Rashes may have many causes, including:

  • Infections in the skin or throughout the body
  • Contact with certain chemicals, cosmetic products, or other items that you are sensitive to
  • Insect bites
  • Contact with a plant like poison ivy or poison oak
  • Disorders such as rheumatoid arthritis or Kawasaki disease

Like hives, other types of rashes can also be caused by an allergic reaction or by an immune system response. Contact dermatitis is a form of eczema. It leads to a rash that usually appears red or inflamed. These rashes may be painful. Contact dermatitis appears when the skin touches something that irritates it.

Another common rash is atopic dermatitis. Experts don’t yet understand what causes this condition, but have found that genetics may play a large role. Atopic dermatitis is also linked to an abnormal response by the immune system.

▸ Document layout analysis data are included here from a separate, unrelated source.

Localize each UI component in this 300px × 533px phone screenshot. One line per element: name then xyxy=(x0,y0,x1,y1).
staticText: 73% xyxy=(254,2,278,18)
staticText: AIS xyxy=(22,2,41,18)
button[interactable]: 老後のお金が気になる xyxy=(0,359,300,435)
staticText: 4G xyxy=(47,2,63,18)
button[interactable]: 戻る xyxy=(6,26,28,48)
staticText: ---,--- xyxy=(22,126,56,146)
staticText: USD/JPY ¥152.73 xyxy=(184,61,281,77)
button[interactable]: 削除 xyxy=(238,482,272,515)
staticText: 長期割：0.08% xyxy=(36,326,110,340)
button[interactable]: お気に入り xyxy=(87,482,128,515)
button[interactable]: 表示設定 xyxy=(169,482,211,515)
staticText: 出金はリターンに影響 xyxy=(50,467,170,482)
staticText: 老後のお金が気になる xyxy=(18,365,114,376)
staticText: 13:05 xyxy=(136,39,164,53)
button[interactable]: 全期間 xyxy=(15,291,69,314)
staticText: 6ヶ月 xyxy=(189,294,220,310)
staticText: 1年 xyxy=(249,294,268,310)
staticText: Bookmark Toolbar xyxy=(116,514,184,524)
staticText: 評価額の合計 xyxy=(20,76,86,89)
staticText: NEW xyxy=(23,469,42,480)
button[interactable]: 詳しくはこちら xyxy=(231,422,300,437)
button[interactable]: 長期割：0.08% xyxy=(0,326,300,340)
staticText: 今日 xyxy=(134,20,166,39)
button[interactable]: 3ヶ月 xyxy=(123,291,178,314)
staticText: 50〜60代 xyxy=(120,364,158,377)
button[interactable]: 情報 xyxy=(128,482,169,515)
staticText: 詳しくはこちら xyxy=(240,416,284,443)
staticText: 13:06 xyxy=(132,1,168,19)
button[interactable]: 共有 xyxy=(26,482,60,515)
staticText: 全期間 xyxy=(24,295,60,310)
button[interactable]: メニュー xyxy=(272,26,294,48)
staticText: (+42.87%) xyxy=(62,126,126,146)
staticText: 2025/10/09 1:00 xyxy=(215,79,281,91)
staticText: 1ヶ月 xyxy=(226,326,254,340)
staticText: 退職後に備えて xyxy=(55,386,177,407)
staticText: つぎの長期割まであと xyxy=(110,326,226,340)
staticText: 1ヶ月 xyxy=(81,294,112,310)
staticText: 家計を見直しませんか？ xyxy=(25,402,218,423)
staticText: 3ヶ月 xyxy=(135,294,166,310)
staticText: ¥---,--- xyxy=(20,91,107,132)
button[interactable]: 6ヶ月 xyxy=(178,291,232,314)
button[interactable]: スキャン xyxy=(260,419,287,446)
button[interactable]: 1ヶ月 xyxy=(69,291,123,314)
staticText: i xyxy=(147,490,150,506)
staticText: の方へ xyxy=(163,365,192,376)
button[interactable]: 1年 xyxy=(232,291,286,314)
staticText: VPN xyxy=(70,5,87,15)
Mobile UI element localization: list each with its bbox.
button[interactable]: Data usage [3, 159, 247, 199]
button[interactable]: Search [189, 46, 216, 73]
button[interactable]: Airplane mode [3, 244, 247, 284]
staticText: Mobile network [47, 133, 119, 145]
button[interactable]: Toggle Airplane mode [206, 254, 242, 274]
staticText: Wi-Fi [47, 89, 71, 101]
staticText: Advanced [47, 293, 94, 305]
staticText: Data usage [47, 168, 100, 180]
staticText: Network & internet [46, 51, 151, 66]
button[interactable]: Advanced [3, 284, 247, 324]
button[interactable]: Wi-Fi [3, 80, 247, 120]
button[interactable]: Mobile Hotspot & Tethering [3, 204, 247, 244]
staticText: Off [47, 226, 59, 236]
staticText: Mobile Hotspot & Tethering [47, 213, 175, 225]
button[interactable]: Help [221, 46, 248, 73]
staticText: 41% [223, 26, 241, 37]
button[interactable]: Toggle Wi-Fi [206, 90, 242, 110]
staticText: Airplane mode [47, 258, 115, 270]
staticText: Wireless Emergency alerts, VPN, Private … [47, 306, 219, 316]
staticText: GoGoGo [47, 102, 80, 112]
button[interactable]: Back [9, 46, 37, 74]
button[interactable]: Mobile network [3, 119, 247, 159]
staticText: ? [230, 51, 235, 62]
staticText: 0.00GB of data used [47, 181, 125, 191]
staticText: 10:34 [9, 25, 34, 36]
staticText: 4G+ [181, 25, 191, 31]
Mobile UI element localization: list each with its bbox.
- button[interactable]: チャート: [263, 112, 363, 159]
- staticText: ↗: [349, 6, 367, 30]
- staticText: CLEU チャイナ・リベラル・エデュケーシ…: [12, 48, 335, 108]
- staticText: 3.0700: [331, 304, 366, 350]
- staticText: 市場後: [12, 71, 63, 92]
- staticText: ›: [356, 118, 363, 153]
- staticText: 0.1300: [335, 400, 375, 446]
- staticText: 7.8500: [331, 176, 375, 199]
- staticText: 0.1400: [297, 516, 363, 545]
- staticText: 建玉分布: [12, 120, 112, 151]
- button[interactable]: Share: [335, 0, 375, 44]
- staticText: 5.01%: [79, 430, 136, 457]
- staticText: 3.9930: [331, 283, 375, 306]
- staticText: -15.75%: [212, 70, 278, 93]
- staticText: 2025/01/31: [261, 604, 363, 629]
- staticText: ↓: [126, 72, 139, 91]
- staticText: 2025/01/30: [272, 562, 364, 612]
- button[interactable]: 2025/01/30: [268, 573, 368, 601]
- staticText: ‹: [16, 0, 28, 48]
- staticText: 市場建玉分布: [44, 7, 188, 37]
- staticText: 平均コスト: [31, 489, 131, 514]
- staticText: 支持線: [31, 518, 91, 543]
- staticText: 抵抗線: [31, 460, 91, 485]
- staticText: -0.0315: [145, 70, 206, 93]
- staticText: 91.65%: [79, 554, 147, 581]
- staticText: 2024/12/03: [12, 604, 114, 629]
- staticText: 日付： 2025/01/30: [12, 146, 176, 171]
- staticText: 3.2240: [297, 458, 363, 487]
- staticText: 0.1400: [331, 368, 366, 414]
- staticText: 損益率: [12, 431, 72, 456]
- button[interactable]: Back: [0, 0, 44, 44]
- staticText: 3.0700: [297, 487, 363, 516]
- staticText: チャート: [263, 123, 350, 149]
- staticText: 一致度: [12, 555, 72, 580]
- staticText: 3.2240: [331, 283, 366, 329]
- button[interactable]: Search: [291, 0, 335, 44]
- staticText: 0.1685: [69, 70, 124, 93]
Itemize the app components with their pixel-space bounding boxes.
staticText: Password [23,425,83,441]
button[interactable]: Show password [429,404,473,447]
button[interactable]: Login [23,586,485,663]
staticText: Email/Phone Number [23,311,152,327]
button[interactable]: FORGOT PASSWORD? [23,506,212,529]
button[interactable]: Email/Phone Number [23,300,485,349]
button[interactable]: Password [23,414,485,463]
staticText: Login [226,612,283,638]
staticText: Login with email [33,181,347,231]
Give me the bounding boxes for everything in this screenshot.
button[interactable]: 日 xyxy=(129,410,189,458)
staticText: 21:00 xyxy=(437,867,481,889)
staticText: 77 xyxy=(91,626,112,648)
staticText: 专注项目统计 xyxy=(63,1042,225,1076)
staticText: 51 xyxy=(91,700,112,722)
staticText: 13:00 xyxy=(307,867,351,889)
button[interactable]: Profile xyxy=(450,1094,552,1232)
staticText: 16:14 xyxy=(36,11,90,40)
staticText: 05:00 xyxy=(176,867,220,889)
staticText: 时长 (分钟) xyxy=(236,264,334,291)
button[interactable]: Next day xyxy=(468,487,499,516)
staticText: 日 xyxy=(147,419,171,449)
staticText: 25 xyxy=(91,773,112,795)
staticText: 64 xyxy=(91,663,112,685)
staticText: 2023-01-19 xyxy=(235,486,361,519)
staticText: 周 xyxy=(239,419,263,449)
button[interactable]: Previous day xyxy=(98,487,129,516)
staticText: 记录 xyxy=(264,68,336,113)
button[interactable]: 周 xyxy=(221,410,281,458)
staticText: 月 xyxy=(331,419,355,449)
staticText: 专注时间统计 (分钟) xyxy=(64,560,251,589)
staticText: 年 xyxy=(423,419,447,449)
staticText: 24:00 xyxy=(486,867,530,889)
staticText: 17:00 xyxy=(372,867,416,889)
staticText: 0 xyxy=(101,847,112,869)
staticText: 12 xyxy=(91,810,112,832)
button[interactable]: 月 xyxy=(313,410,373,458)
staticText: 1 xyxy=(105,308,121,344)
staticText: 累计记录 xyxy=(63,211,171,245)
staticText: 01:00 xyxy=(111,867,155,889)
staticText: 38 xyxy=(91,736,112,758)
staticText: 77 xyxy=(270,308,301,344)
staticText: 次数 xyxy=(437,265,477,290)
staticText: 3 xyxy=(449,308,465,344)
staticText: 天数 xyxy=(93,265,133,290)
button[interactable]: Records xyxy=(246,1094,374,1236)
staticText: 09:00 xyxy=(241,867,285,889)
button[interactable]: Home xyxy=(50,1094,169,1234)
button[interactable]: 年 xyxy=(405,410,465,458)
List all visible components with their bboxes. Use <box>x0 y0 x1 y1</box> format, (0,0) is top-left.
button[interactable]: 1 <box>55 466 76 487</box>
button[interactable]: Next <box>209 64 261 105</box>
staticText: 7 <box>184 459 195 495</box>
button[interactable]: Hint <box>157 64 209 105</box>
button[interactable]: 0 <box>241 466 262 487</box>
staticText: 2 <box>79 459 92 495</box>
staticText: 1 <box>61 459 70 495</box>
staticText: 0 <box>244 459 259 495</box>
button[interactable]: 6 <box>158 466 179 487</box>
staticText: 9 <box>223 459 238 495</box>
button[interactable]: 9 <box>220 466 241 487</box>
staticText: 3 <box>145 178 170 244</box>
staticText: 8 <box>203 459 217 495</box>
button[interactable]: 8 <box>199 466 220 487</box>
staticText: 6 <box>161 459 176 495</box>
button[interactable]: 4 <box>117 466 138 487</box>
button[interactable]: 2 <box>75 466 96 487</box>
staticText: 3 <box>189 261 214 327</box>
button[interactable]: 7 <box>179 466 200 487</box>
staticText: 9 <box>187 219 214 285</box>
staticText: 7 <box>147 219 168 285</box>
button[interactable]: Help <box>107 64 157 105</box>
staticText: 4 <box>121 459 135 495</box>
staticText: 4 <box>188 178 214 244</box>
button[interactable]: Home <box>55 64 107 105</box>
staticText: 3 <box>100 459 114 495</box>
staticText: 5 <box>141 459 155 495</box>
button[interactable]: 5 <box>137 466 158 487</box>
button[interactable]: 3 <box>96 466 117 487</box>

It can be difficult to tell apart different types of rashes. If you have a rash that isn’t improving or is getting worse, you may need to get the rash diagnosed by your primary care doctor or a dermatologist. Doctors can perform various tests to help determine the cause. Tests may include blood tests or a biopsy, in which a small sample of skin is removed and studied under a microscope.

Treating Rashes

Many rashes can be treated at home. One important part of managing rashes is practicing good skin care. Things like using moisturizer every day can help keep eczema under control. Products with an oil, cream, or petroleum jelly base may work best to lock in moisture. You may need to try a couple of different products before you find one that works well for you. It’s probably best to avoid using lotions and creams that contain fragrances.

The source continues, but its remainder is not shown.